TCP is a connection-oriented protocol. Before any data is exchanged, TCP establishes a session through a three-way handshake (SYN, SYN-ACK, ACK). It guarantees delivery through acknowledgment numbers, retransmits lost packets, and ensures data arrives in order. TCP is stateful: both endpoints track the connection state throughout its lifetime.
UDP is a connectionless protocol. It sends datagrams without establishing a session, without acknowledgment, and without guaranteed ordering. UDP is stateless from a protocol perspective, though stateful firewalls can track UDP flows heuristically.
What these protocols are NOT: they are not encryption mechanisms. Neither TCP nor UDP provides confidentiality or integrity by default. They are not application-layer protocols, although they are often confused with the services that run on top of them. Port 443 is not "HTTPS"; it is a TCP port commonly assigned to HTTPS traffic. The port number is a label, not a guarantee of content.

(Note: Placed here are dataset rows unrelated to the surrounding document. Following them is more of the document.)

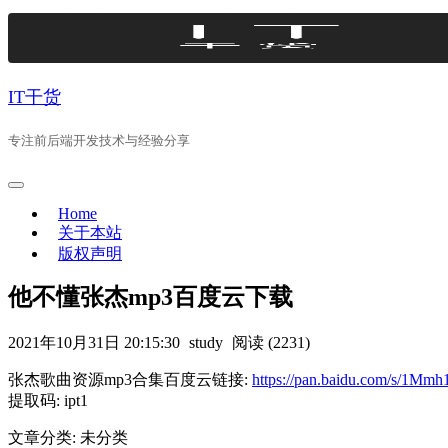
Skip
to
content
IT干货
专注前后端开发技术与经验分享
Home
关于本站
版权声明
他不懂张杰mp3百度云下载
2021年10月31日 20:15:30
study
阅读 (2231)
张杰歌曲资源mp3合集百度云链接:
https://pan.baidu.com/s/1
提取码: ipt1
文章分类: 未分类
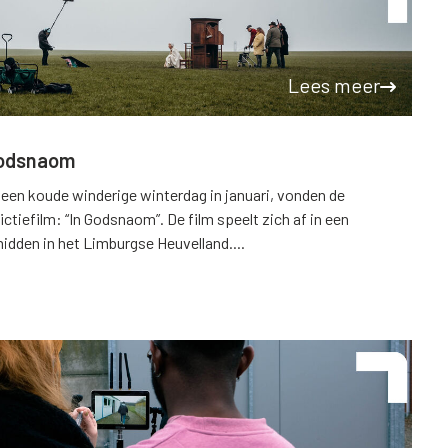
Lees meer
 Godsnaom
p een koude winderige winterdag in januari, vonden de
ictiefilm: “In Godsnaom”. De film speelt zich af in een
dden in het Limburgse Heuvelland....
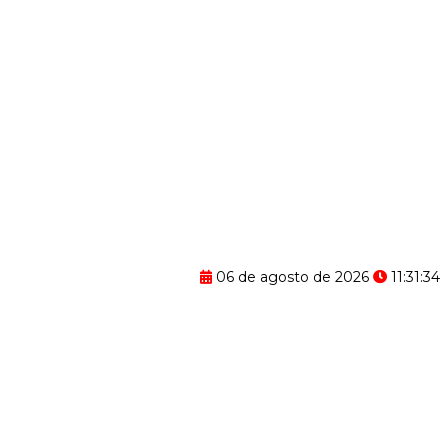
06 de agosto de 2026
11:31:35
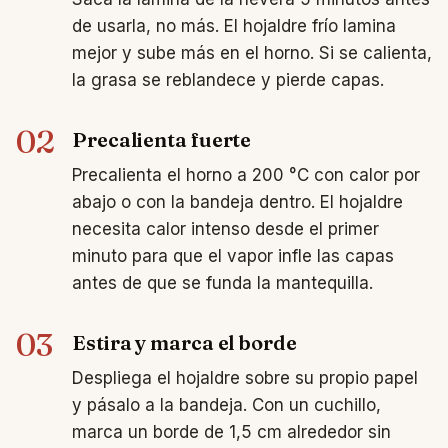
de usarla, no más. El hojaldre frío lamina
mejor y sube más en el horno. Si se calienta,
la grasa se reblandece y pierde capas.
02
Precalienta fuerte
Precalienta el horno a 200 °C con calor por
abajo o con la bandeja dentro. El hojaldre
necesita calor intenso desde el primer
minuto para que el vapor infle las capas
antes de que se funda la mantequilla.
03
Estira y marca el borde
Despliega el hojaldre sobre su propio papel
y pásalo a la bandeja. Con un cuchillo,
marca un borde de 1,5 cm alrededor sin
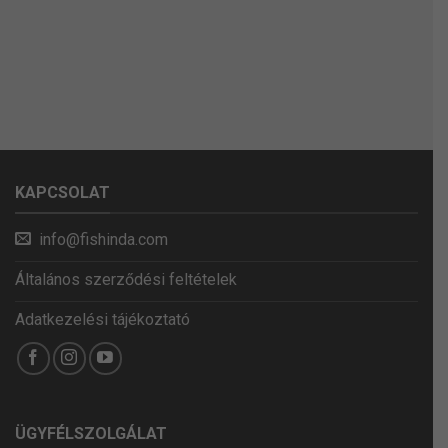
KAPCSOLAT
info@fishinda.com
Általános szerződési feltételek
Adatkezelési tájékoztató
ÜGYFÉLSZOLGÁLAT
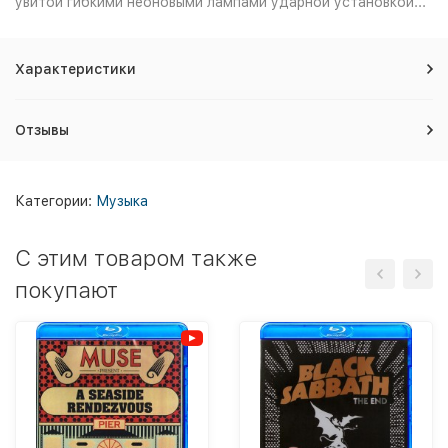
увитой гибкими неоновыми лампами ударной установкой...
Характеристики
Отзывы
Категории:
Музыка
C этим товаром также
покупают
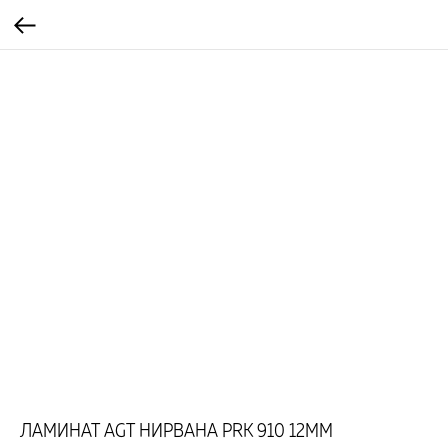
ЛАМИНАТ AGT НИРВАНА PRK 910 12ММ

Variants and subtypes to note include QUIC (Quick UDP Internet Connections), which Google developed as a UDP-based transport that implements reliability and security at the application layer, and SCTP (Stream Control Transmission Protocol), which is a lesser-known alternative that shares characteristics of both TCP and UDP. These variants matter in modern environments because they create monitoring blind spots when teams focus exclusively on traditional TCP and UDP traffic.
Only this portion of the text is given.